#### Work item:
Reproduce verbatim the line containing "切です。牛ハラミは赤身に見えますが、横隔膜の筋肉に" and every line that follows it through the end of the entries below, omitting all pictures.

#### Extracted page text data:
-------------------------
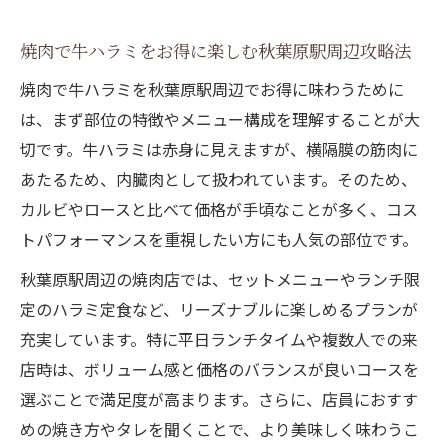
焼肉で牛ハラミをお得に楽しむ秋葉原駅周辺攻略法
焼肉で牛ハラミを秋葉原駅周辺でお得に味わうために
は、まず部位の特徴やメニュー構成を理解することが大
切です。牛ハラミは赤身に見えますが、横隔膜の筋肉に
あたるため、内臓肉として扱われています。そのため、
カルビやロースと比べて価格が手頃なことが多く、コス
トパフォーマンスを重視したい方にも人気の部位です。
秋葉原駅周辺の焼肉店では、セットメニューやランチ限
定のハラミ定食など、リーズナブルに楽しめるプランが
充実しています。特に平日ランチタイムや複数人での来
店時は、ボリューム感と価格のバランスが良いコースを
選ぶことで満足度が高まります。さらに、店員におすす
めの焼き方やタレを聞くことで、より美味しく味わうこ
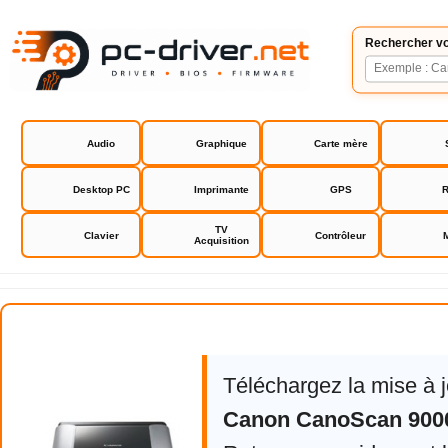
Rechercher vo
Audio
Graphique
Carte mère
Desktop PC
Imprimante
GPS
R
TV
Clavier
Contrôleur
Acquisition
Canon CanoScan 9000F Mark II
Téléchargez la mise à 
Canon CanoScan 9000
-------------------------
#### Result:
切です。牛ハラミは赤身に見えますが、横隔膜の筋肉に
あたるため、内臓肉として扱われています。そのため、
カルビやロースと比べて価格が手頃なことが多く、コス
トパフォーマンスを重視したい方にも人気の部位です。
秋葉原駅周辺の焼肉店では、セットメニューやランチ限
定のハラミ定食など、リーズナブルに楽しめるプランが
充実しています。特に平日ランチタイムや複数人での来
店時は、ボリューム感と価格のバランスが良いコースを
選ぶことで満足度が高まります。さらに、店員におすす
めの焼き方やタレを聞くことで、より美味しく味わうこ
Rechercher vo
Audio
Graphique
Carte mère
Desktop PC
Imprimante
GPS
R
TV
Clavier
Contrôleur
Acquisition
Canon CanoScan 9000F Mark II
Téléchargez la mise à 
Canon CanoScan 9000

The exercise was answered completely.